-- Data to use follows --

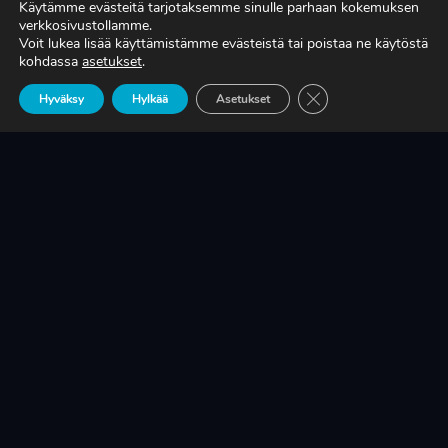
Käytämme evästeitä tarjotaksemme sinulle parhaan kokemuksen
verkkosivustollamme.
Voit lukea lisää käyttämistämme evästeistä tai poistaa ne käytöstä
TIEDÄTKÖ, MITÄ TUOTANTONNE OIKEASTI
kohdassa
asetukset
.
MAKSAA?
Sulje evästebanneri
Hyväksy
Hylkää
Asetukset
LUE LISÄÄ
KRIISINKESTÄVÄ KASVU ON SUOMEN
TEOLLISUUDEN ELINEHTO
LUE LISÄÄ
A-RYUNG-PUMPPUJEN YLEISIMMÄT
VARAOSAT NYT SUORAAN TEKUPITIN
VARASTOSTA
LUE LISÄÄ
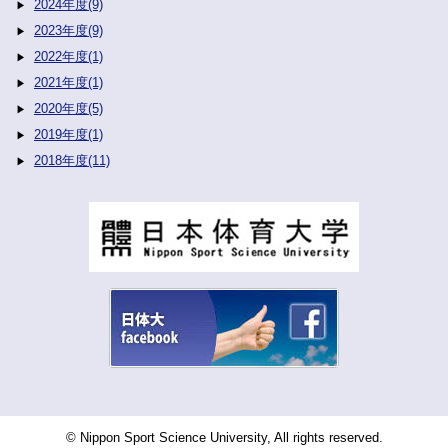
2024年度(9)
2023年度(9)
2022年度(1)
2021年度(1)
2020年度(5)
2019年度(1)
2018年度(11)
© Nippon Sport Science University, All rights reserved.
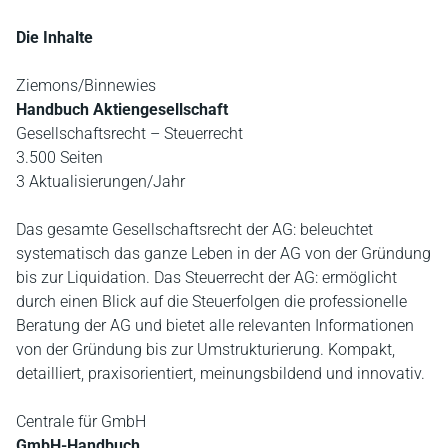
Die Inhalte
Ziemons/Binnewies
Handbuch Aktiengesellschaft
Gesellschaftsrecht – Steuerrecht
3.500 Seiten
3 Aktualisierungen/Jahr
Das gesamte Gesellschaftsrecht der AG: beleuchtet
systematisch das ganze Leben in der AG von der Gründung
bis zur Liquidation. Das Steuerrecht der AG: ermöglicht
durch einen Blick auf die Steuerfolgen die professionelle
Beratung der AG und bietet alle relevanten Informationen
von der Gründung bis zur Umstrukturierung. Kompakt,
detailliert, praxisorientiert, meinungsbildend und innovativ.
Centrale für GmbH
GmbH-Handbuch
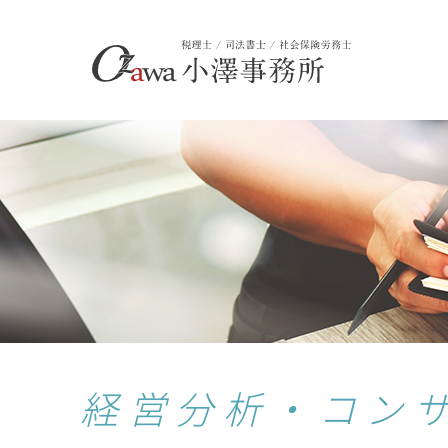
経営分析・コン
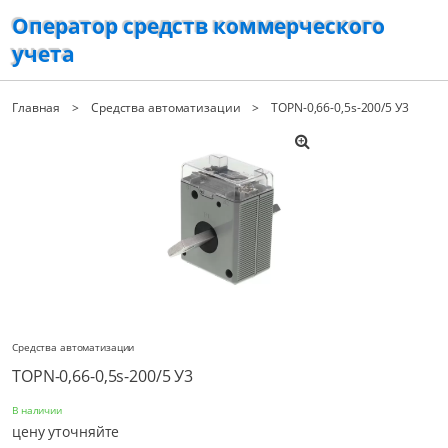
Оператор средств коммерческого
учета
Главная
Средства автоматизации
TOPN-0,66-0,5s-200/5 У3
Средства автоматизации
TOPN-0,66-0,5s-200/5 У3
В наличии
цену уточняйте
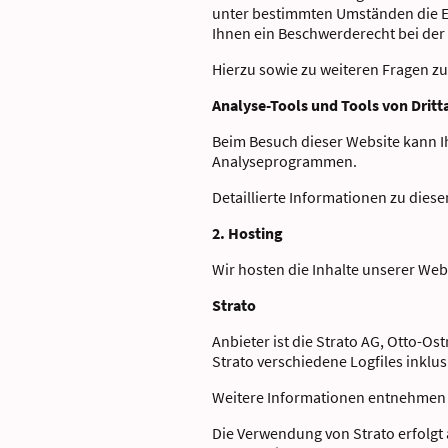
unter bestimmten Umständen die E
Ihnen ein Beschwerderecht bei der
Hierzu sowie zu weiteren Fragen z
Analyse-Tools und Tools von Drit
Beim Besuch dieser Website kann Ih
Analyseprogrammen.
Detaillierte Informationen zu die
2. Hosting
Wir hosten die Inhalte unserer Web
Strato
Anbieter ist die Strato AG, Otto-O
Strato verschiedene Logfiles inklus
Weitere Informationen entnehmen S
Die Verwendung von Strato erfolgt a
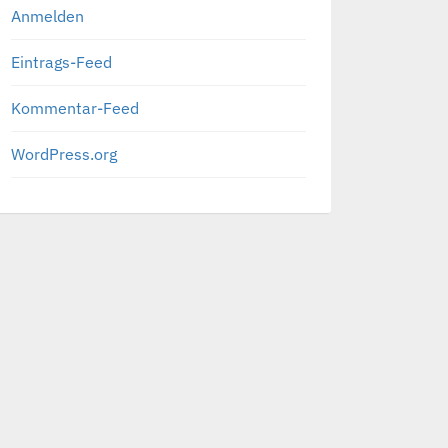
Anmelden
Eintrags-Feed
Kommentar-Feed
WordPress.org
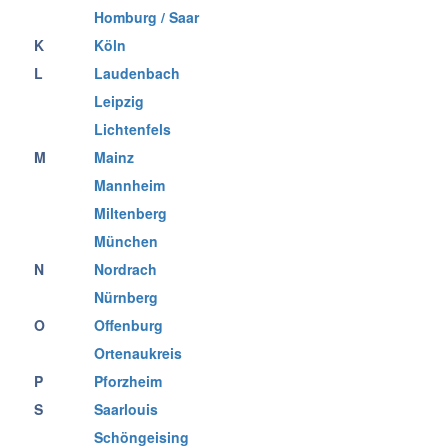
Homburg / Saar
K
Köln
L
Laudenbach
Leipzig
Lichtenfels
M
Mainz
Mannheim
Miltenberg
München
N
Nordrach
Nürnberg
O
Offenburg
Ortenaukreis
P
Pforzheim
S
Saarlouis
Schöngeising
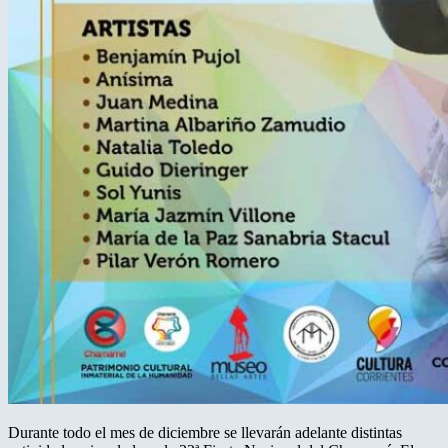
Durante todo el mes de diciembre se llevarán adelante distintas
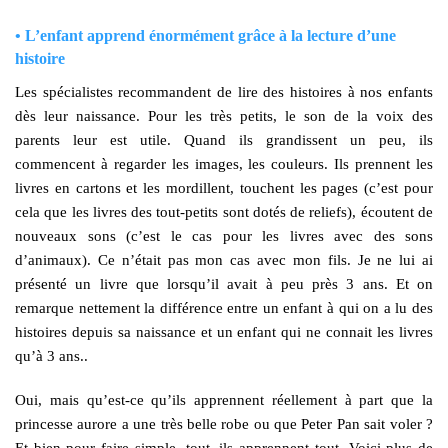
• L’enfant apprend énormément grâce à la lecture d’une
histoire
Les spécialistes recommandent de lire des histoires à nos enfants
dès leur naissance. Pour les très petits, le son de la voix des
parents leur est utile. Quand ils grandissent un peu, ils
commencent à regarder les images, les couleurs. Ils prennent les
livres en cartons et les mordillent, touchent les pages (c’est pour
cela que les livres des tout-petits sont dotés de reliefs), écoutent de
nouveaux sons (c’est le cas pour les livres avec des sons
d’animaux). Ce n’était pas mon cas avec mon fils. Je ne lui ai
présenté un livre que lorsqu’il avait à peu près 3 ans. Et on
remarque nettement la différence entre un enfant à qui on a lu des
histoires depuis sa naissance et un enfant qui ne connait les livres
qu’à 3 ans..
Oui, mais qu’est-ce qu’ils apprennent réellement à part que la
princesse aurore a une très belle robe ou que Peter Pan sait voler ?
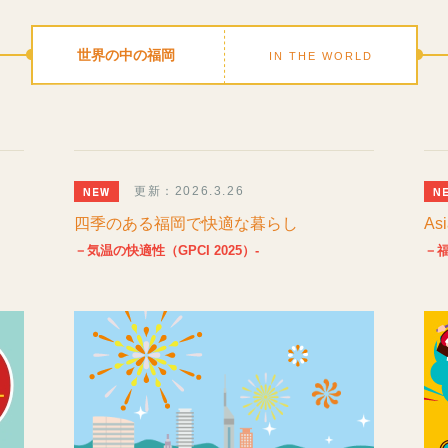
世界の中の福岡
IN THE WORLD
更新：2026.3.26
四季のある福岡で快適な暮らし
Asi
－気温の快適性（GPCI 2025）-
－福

-- Data to use concluded --

Apart from the images, the entries above must be returned without alteration.

__Answer to this exercise__
Käytämme evästeitä tarjotaksemme sinulle parhaan kokemuksen
verkkosivustollamme.
Voit lukea lisää käyttämistämme evästeistä tai poistaa ne käytöstä
TIEDÄTKÖ, MITÄ TUOTANTONNE OIKEASTI
kohdassa
asetukset
.
MAKSAA?
Sulje evästebanneri
Hyväksy
Hylkää
Asetukset
LUE LISÄÄ
KRIISINKESTÄVÄ KASVU ON SUOMEN
TEOLLISUUDEN ELINEHTO
LUE LISÄÄ
A-RYUNG-PUMPPUJEN YLEISIMMÄT
VARAOSAT NYT SUORAAN TEKUPITIN
VARASTOSTA
LUE LISÄÄ
2024年度(9)
2023年度(9)
2022年度(1)
2021年度(1)
2020年度(5)
2019年度(1)
2018年度(11)
© Nippon Sport Science University, All rights reserved.
Die Inhalte
Ziemons/Binnewies
Handbuch Aktiengesellschaft
Gesellschaftsrecht – Steuerrecht
3.500 Seiten
3 Aktualisierungen/Jahr
Das gesamte Gesellschaftsrecht der AG: beleuchtet
systematisch das ganze Leben in der AG von der Gründung
bis zur Liquidation. Das Steuerrecht der AG: ermöglicht
durch einen Blick auf die Steuerfolgen die professionelle
Beratung der AG und bietet alle relevanten Informationen
von der Gründung bis zur Umstrukturierung. Kompakt,
detailliert, praxisorientiert, meinungsbildend und innovativ.
Centrale für GmbH
GmbH-Handbuch
経営分析・コン
Оператор средств коммерческого
учета
Главная
Средства автоматизации
TOPN-0,66-0,5s-200/5 У3
Средства автоматизации
TOPN-0,66-0,5s-200/5 У3
В наличии
цену уточняйте
unter bestimmten Umständen die E
Ihnen ein Beschwerderecht bei der
Hierzu sowie zu weiteren Fragen z
Analyse-Tools und Tools von Drit
Beim Besuch dieser Website kann Ih
Analyseprogrammen.
Detaillierte Informationen zu die
2. Hosting
Wir hosten die Inhalte unserer Web
Strato
Anbieter ist die Strato AG, Otto-O
Strato verschiedene Logfiles inklus
Weitere Informationen entnehmen S
Die Verwendung von Strato erfolgt a
Anmelden
Eintrags-Feed
Kommentar-Feed
WordPress.org
Homburg / Saar
K
Köln
L
Laudenbach
Leipzig
Lichtenfels
M
Mainz
Mannheim
Miltenberg
München
N
Nordrach
Nürnberg
O
Offenburg
Ortenaukreis
P
Pforzheim
S
Saarlouis
Schöngeising
Durante todo el mes de diciembre se llevarán adelante distintas
• L’enfant apprend énormément grâce à la lecture d’une
histoire
Les spécialistes recommandent de lire des histoires à nos enfants
dès leur naissance. Pour les très petits, le son de la voix des
parents leur est utile. Quand ils grandissent un peu, ils
commencent à regarder les images, les couleurs. Ils prennent les
livres en cartons et les mordillent, touchent les pages (c’est pour
cela que les livres des tout-petits sont dotés de reliefs), écoutent de
nouveaux sons (c’est le cas pour les livres avec des sons
d’animaux). Ce n’était pas mon cas avec mon fils. Je ne lui ai
présenté un livre que lorsqu’il avait à peu près 3 ans. Et on
remarque nettement la différence entre un enfant à qui on a lu des
histoires depuis sa naissance et un enfant qui ne connait les livres
qu’à 3 ans..
Oui, mais qu’est-ce qu’ils apprennent réellement à part que la
princesse aurore a une très belle robe ou que Peter Pan sait voler ?
世界の中の福岡
IN THE WORLD
更新：2026.3.26
四季のある福岡で快適な暮らし
Asi
－気温の快適性（GPCI 2025）-
－福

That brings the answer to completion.